Abeer Al Howayan despaired of ever working after spending eight years trying to find a job that would put her chemistry degree to use in the Saudi Arabian town of Al Ula.

She eventually abandoned her scientific ambitions and turned to selling homemade cakes, before she was chosen last year for a government training programme to support a $20 billion flagship tourism project in the kingdom’s northwestern region.

The 31-year-old learned how to make artisanal soap from French experts flown in by Saudi authorities, and in late December started selling her creations at a booth near the rock-hewn tombs of Madain Saleh, site of an ancient civilisation.

She also started offering her wares online.

Then, coronavirus struck. Even after all her compromises, Al Howayan’s future is uncertain once again.

The pandemic has hammered Saudi Arabia’s nascent non-religious tourism industry – among the few new sectors to have emerged under Crown Prince Mohammed bin Salman’s drive to diversify the economy from oil and create millions of jobs.

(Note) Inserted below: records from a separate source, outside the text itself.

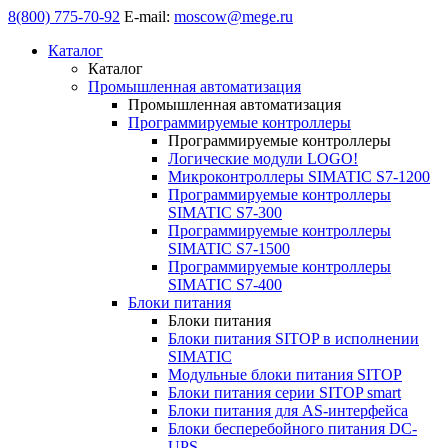
8(800) 775-70-92
E-mail:
moscow@mege.ru
Каталог
Каталог
Промышленная автоматизация
Промышленная автоматизация
Программируемые контроллеры
Программируемые контроллеры
Логические модули LOGO!
Микроконтроллеры SIMATIC S7-1200
Программируемые контроллеры
SIMATIC S7-300
Программируемые контроллеры
SIMATIC S7-1500
Программируемые контроллеры
SIMATIC S7-400
Блоки питания
Блоки питания
Блоки питания SITOP в исполнении
SIMATIC
Модульные блоки питания SITOP
Блоки питания серии SITOP smart
Блоки питания для AS-интерфейса
Блоки бесперебойного питания DC-
UPS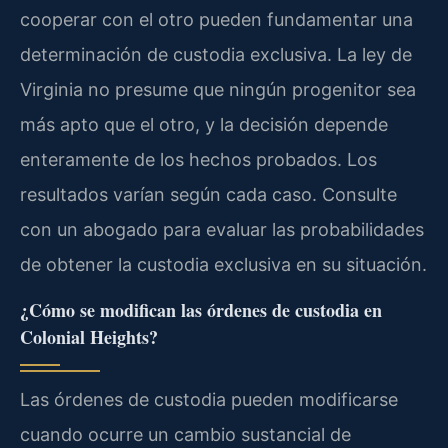
cooperar con el otro pueden fundamentar una
determinación de custodia exclusiva. La ley de
Virginia no presume que ningún progenitor sea
más apto que el otro, y la decisión depende
enteramente de los hechos probados. Los
resultados varían según cada caso. Consulte
con un abogado para evaluar las probabilidades
de obtener la custodia exclusiva en su situación.
¿Cómo se modifican las órdenes de custodia en
Colonial Heights?
Las órdenes de custodia pueden modificarse
cuando ocurre un cambio sustancial de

“It is very tough, but I keep telling myself things will get better after corona. One has to remain optimistic,” Al Howayan, whose online business has also slowed, told Reuters.

Women in the United States and Europe have taken an outsized hit from the wave of unemployment caused by the coronavirus, but for women in Saudi Arabia the downturn is particularly damaging because it struck just as their efforts to enter the workforce and gain greater financial independence were gaining traction.

Al Howayan is among nearly one million unemployed Saudis – 12 percent of the working-age population – pinning their hopes on the Crown Prince’s vision to modernise the conservative and patriarchal country with ambitious projects.

Women make up about 83 percent of the jobless, according to the Saudi statistics office. And it’s an educated group; 70 percent of those women have high school diplomas or university degrees.